Tenant’s slip & fall on parking lot black ice; Premises liability; Notice; Lowrey v LMPS & LMPJ, Inc; Constructive notice; Banks v Exxon Mobil Corp; Claim under MCL 554.139; Fitness for intended use; MCL 554.139(1)(a); Allison v AEW Capital Mgmt, LLP; Estate of Trueblood v P&G Apts, LLC
Holding that plaintiff-tenant offered evidence creating a genuine issue of fact as to “whether defendants had constructive notice of the ice in the parking lot,” the court concluded the trial court erred in granting them summary disposition on his premises liability claim. But it did not err in granting them summary disposition on his statutory claim because he did not present evidence showing a genuine issue of fact as to whether they “failed to keep their parking lot fit for its intended use[.]” Plaintiff alleged that he slipped on black ice in the parking lot of defendants’ senior-living community. As to his premises liability claim, the court agreed with the trial court “that the record would not allow a finding that defendants had actual notice of the alleged dangerous condition.” However, it reached “a different conclusion” as to the second of his two theories of constructive notice, “that the alleged defect—black ice formed from melting snowbanks—'existed for a sufficient length of time and under circumstances that the defendant is deemed to have notice . . . .’” Plaintiff contended “that given several days of snowfall and fluctuating temperatures, the formation of black ice in a senior-living community parking lot was of such a type or character that defendants should be deemed to be on notice.” The court concluded he raised a genuine issue of material fact on this theory.
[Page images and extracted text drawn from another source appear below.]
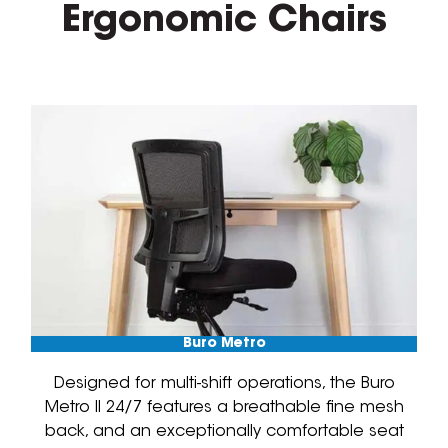
Ergonomic Chairs
Buro Metro
Designed for multi-shift operations, the Buro
Metro II 24/7 features a breathable fine mesh
back, and an exceptionally comfortable seat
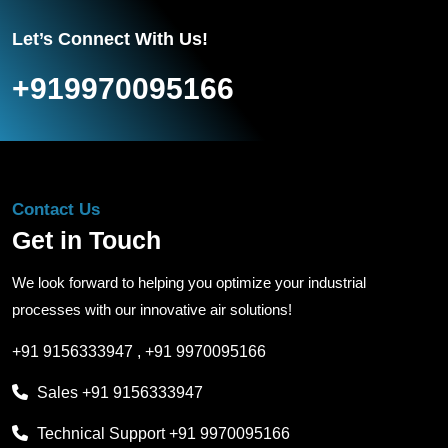
Let’s Connect With Us!
+919970095166
Contact Us
Get in Touch
We look forward to helping you optimize your industrial
processes with our innovative air solutions!
+91 9156333947
,
+91 9970095166
Sales
+91 9156333947
Technical Support
+91 9970095166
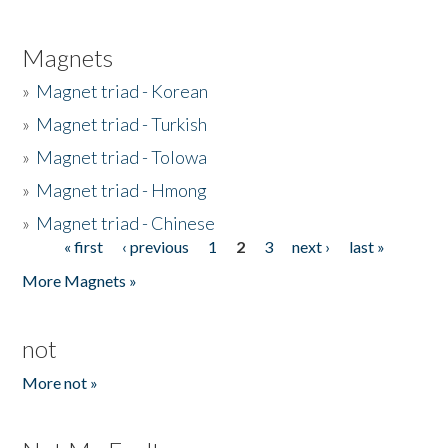
Magnets
»
Magnet triad - Korean
»
Magnet triad - Turkish
»
Magnet triad - Tolowa
»
Magnet triad - Hmong
»
Magnet triad - Chinese
« first
‹ previous
1
2
3
next ›
last »
Pages
More Magnets »
not
More not »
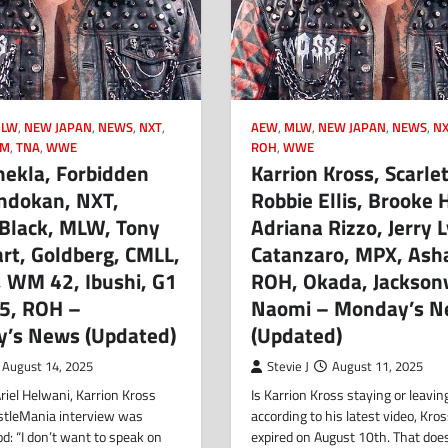
LW
,
NEW JAPAN
,
NEWS
,
NXT
,
AEW
,
MLW
,
NEW JAPAN
,
NEWS
,
NX
OM
,
TNA
,
WWE
ROH
,
WWE
hekla, Forbidden
Karrion Kross, Scarlet
andokan, NXT,
Robbie Ellis, Brooke 
 Black, MLW, Tony
Adriana Rizzo, Jerry 
rt, Goldberg, CMLL,
Catanzaro, MPX, Ash
, WM 42, Ibushi, G1
ROH, Okada, Jacksonv
35, ROH –
Naomi – Monday’s N
y’s News (Updated)
(Updated)
August 14, 2025
Stevie J
August 11, 2025
riel Helwani, Karrion Kross
Is Karrion Kross staying or leavin
stleMania interview was
according to his latest video, Kros
: “I don’t want to speak on
expired on August 10th. That doe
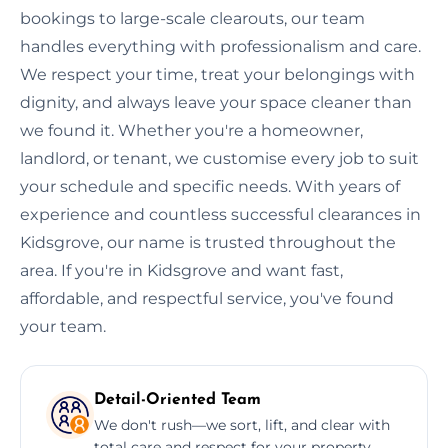
bookings to large-scale clearouts, our team
handles everything with professionalism and care.
We respect your time, treat your belongings with
dignity, and always leave your space cleaner than
we found it. Whether you're a homeowner,
landlord, or tenant, we customise every job to suit
your schedule and specific needs. With years of
experience and countless successful clearances in
Kidsgrove, our name is trusted throughout the
area. If you're in Kidsgrove and want fast,
affordable, and respectful service, you've found
your team.
Detail-Oriented Team
We don't rush—we sort, lift, and clear with
total care and respect for your property.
He “presented an expert report from a meteorologist stating that the ice that he slipped on was present in the parking lot for 49 hours after two winter storms and continued freezing temperatures.” The report concluded “that black ice was present in the parking lot for two full days and that defendants should have therefore been on notice of the danger.” Given this “report and plaintiff’s testimony about the presence of snowbanks and the black ice,” the court determined there was “a question of fact as to whether defendants had constructive notice of the ice that caused plaintiff to fall.” But it held that “defendants did not breach their statutory duty under MCL 554.139(1)(a) to keep the parking lot fit for its intended use.” Plaintiff did not testify, and no evidence showed, “that the entire parking lot was completely covered in ice, rendering it unavoidable to park or walk on hazardous terrain.” Affirmed in part, reversed in part, and remanded.